さんらん
「カニって、たまごですよね」
突然の問いかけにランページはキョトンとする。
「そりゃあもちろん、たまごじゃ」
「私、たまごを産むメカニズム無いんですけど」
なので、できません。そう言ってランページの手を押し返す。その手はどこへ向かっていたのか。それはたまごや女などという単語から想像してほしい。
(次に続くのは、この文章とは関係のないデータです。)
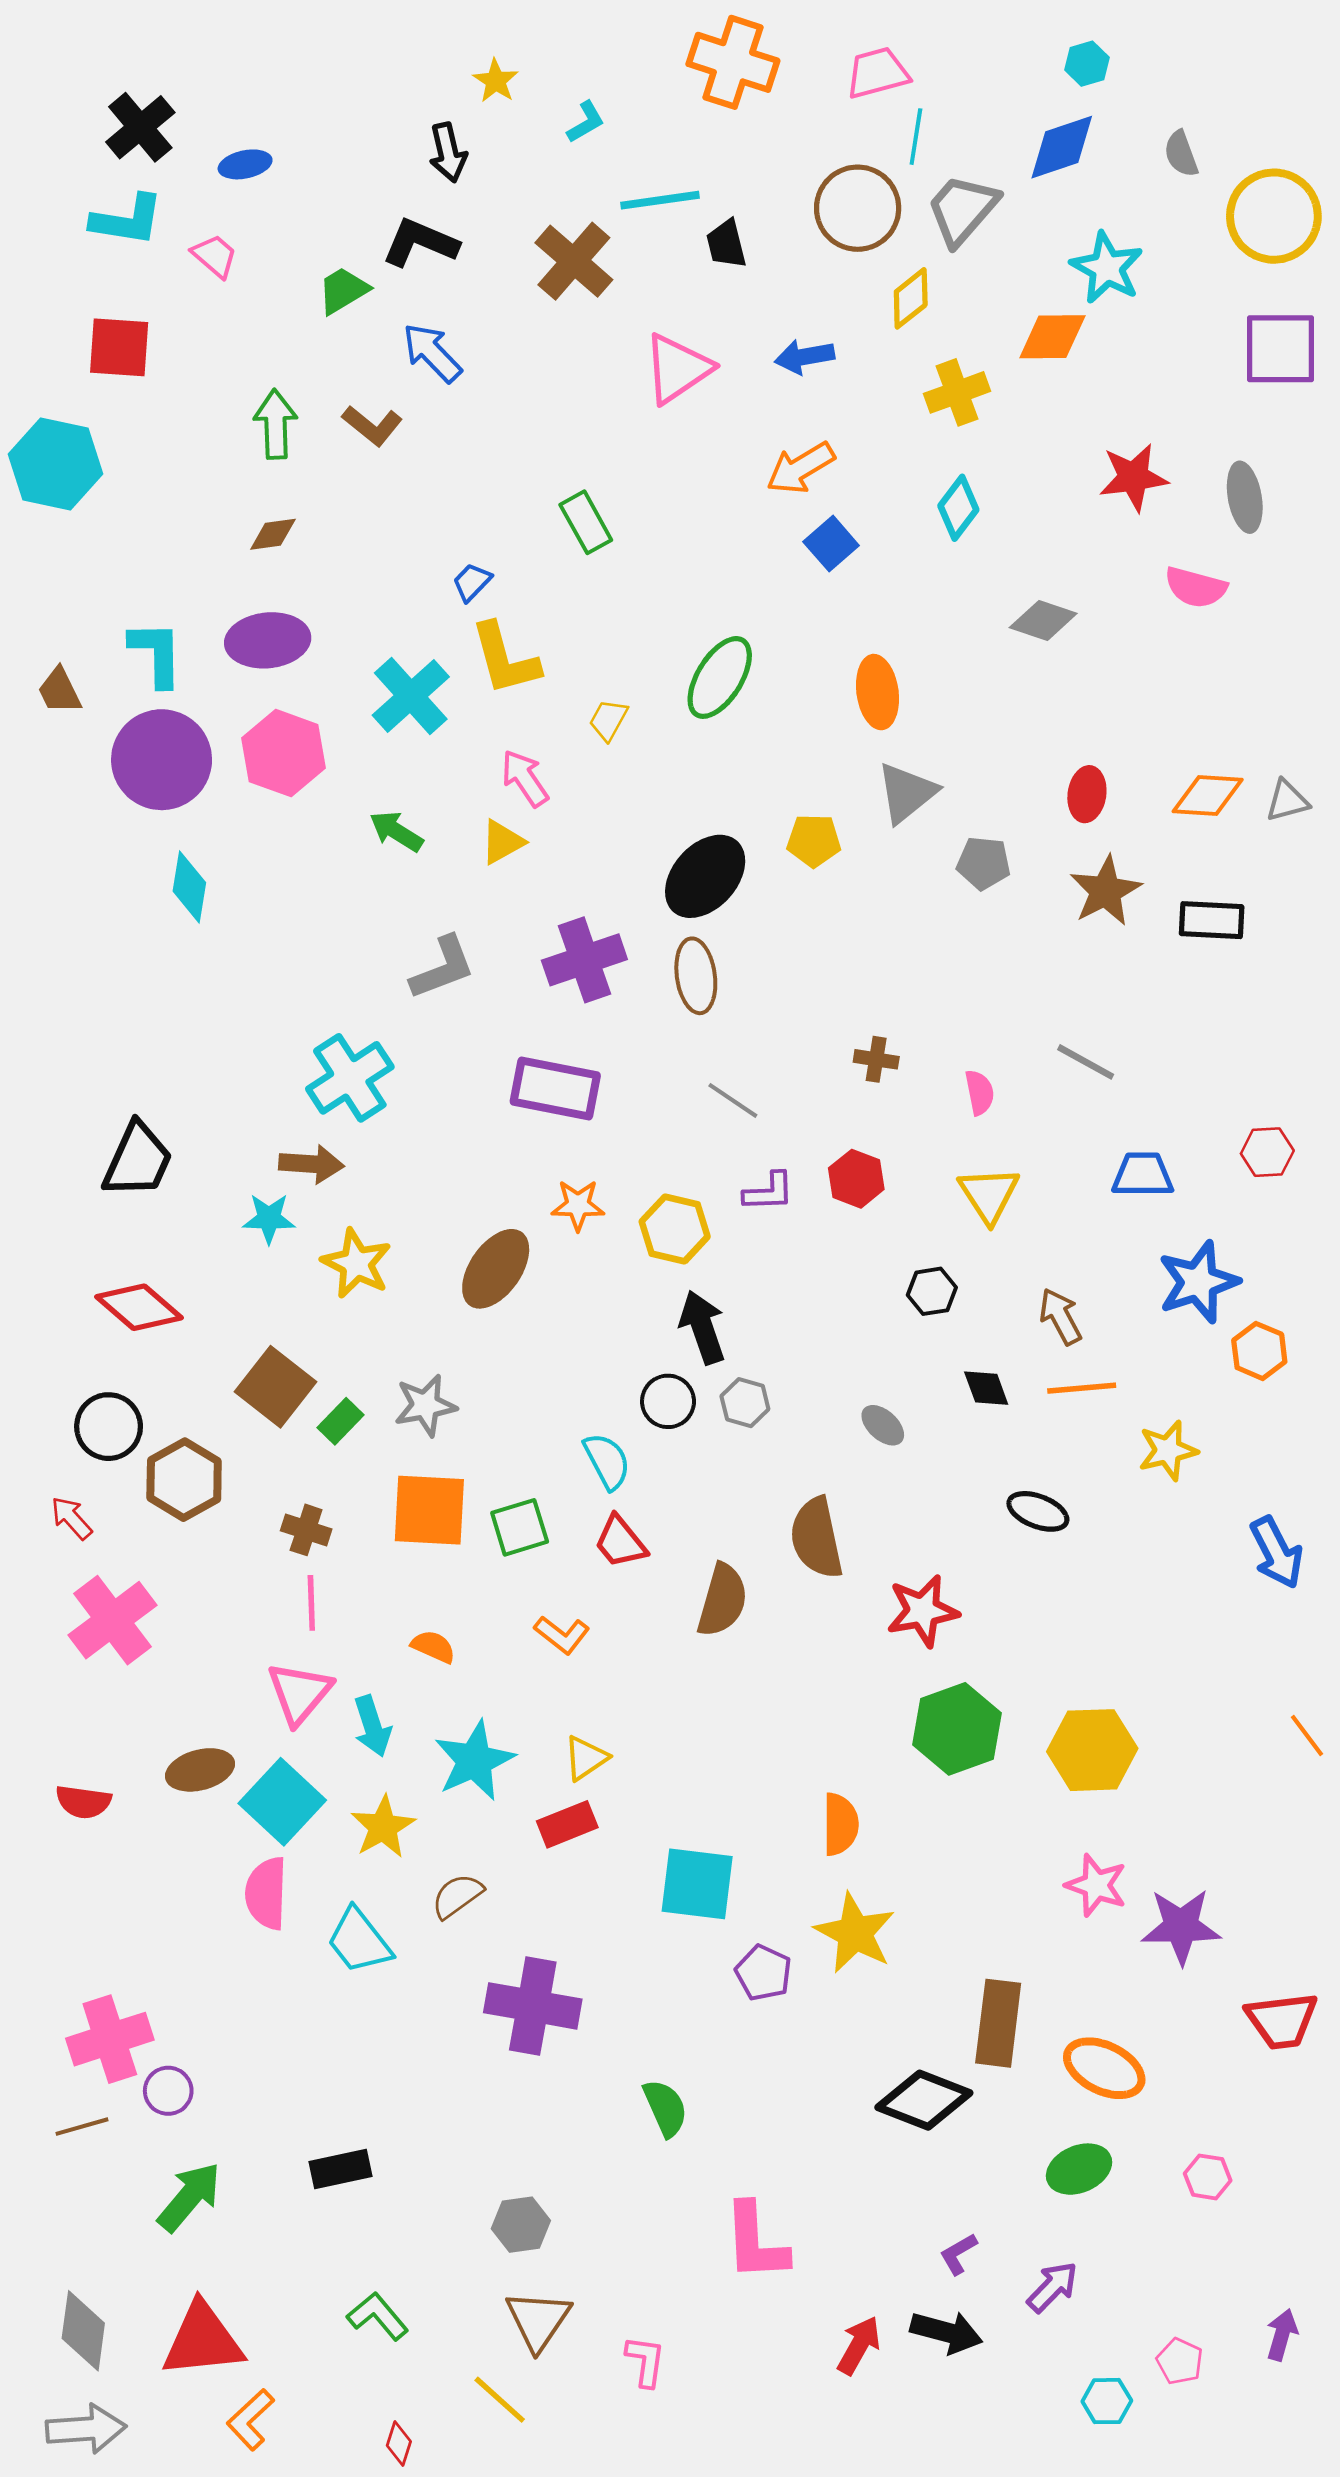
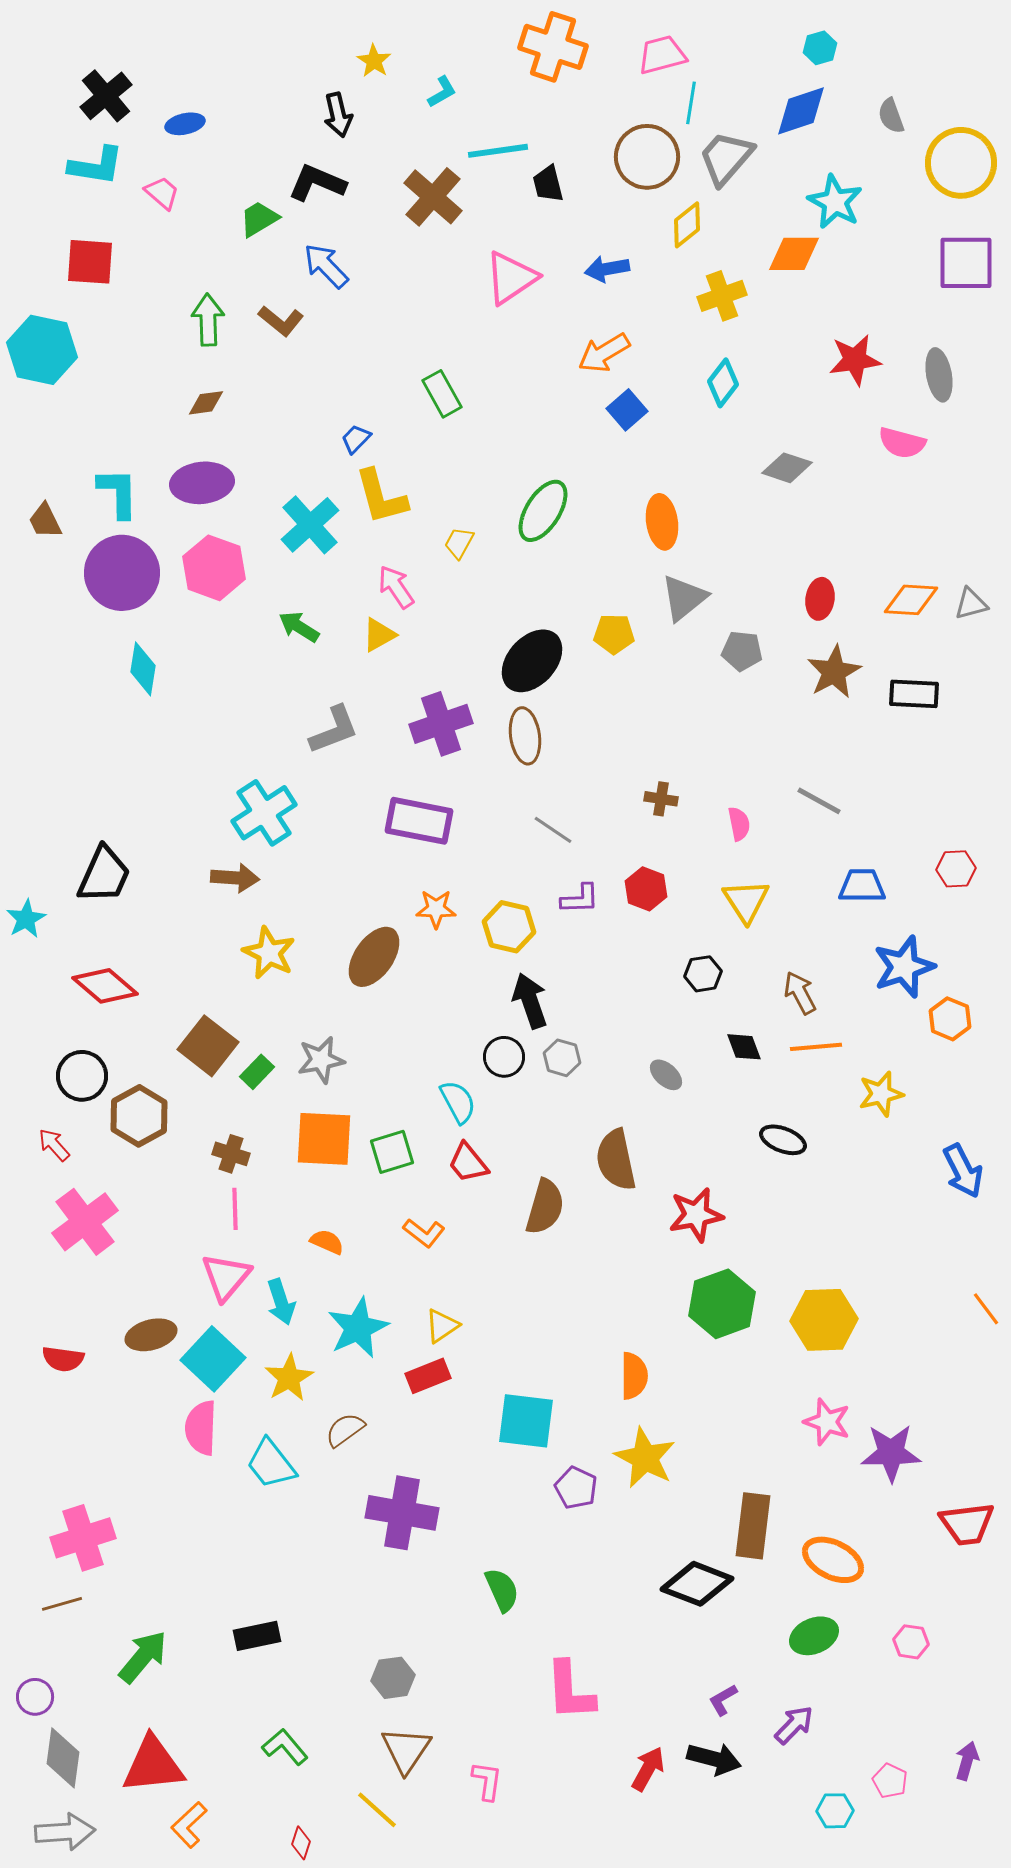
cyan star: (269, 1218) -> (26, 919), moved, turned -30
purple circle: (168, 2091) -> (35, 1697), moved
「わしは別にたまご産めとは言わんけえのう。しかしカオ、わしも男じゃ」
カオは、ハーアと大きめな溜め息と共にランページにもたれかかる。
蟹肌、と思う。ランページの表面はザラザラしているところが多々あった。
「ねえランページさん、こんな時になんですけど」
「おー」
「復活できてよかったです。おかえりなさいって、言いましたっけ」
「言うとるなら、もっと早うに連れ込んどるわい」
それはおかえりなさいが嬉しいということなのだろうか。とりあえず笑っておく。
「もういなくならないでくださいね」
「ずっと一緒におる」
「それが約束できるなら、たまに、なら良いですよ」
何が良いのか、ランページはわからなかった。だが、カオの次の言葉に察しがついた。
「たまごですよ」
ピンときた。ああなるほど。
「優しゅうするけえの」
「できる範囲でですからね。壊れちゃいますから」
後に、驚くほどにランページは優しい施しであったと語るカオは、たまごが産めたらなあなどとぼやいていた。